Your goal :: The answer should be each line of the records that contains the word "Latina"; please copy them all.

Records provided ::
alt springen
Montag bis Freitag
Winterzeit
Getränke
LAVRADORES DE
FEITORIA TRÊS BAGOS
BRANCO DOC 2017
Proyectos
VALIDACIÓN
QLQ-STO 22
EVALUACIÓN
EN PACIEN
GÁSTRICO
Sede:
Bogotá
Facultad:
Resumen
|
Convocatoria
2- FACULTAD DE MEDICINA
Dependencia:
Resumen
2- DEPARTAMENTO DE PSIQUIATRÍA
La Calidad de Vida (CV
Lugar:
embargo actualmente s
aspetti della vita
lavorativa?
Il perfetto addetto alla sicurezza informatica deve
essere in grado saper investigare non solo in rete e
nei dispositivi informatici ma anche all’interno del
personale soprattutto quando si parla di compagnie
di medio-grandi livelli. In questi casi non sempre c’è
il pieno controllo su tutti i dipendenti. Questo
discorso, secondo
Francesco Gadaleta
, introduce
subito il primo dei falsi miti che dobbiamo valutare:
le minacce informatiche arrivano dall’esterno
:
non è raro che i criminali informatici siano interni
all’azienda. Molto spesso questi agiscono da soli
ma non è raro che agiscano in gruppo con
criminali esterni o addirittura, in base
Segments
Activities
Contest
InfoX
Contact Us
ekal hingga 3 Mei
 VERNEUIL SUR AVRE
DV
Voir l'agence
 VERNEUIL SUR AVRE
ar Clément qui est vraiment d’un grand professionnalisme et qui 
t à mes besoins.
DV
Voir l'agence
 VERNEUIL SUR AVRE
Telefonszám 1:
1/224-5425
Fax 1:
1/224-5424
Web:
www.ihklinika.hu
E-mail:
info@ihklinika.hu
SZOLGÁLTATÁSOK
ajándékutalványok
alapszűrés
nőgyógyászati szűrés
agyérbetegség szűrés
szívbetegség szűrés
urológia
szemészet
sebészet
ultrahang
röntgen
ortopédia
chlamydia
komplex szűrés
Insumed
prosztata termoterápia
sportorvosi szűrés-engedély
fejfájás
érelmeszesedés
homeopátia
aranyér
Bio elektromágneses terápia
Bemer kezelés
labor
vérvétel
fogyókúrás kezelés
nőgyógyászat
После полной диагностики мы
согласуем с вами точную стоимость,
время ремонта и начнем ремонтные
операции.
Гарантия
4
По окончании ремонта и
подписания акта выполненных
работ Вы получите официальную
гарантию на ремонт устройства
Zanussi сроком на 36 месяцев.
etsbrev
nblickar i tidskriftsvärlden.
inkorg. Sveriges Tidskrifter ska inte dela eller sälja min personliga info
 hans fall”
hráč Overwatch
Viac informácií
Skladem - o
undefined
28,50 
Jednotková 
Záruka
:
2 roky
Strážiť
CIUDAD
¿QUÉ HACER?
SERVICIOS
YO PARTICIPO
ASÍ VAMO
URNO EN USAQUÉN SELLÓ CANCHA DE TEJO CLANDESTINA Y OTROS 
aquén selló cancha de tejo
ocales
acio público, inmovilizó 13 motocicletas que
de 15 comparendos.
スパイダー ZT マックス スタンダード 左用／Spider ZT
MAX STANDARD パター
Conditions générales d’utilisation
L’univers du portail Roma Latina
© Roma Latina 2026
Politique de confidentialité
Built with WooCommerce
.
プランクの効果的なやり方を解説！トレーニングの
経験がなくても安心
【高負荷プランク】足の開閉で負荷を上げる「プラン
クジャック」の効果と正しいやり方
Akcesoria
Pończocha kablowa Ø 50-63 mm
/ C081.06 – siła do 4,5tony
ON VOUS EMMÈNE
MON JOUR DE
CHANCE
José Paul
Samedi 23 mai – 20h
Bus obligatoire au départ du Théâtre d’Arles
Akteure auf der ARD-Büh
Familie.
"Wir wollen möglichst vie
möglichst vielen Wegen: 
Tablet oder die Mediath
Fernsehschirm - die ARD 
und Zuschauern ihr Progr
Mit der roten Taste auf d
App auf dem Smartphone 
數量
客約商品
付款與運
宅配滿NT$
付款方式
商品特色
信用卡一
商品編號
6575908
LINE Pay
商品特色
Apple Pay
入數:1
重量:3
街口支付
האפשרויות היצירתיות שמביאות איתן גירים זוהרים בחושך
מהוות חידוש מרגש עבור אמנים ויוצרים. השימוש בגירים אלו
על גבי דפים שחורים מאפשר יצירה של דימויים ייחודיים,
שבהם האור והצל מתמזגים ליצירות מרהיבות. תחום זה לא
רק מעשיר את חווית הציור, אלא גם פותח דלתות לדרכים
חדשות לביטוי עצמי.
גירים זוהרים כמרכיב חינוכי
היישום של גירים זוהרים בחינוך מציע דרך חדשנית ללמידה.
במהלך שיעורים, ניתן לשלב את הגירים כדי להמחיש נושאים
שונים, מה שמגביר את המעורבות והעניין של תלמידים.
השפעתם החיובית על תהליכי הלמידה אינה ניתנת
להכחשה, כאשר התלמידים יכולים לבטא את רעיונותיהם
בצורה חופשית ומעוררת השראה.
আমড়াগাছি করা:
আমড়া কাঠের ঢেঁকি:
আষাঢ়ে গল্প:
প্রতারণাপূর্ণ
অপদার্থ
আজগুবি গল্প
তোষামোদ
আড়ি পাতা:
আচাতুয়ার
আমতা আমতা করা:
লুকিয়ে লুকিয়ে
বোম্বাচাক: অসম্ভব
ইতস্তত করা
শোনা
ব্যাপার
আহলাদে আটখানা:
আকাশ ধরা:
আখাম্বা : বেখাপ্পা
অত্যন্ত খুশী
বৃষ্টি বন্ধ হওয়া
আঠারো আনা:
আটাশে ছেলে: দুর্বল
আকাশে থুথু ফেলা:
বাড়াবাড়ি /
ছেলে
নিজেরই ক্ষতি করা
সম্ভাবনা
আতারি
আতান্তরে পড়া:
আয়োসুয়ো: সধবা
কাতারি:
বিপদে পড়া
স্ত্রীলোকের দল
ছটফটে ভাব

Problem solution ::
L’univers du portail Roma Latina
© Roma Latina 2026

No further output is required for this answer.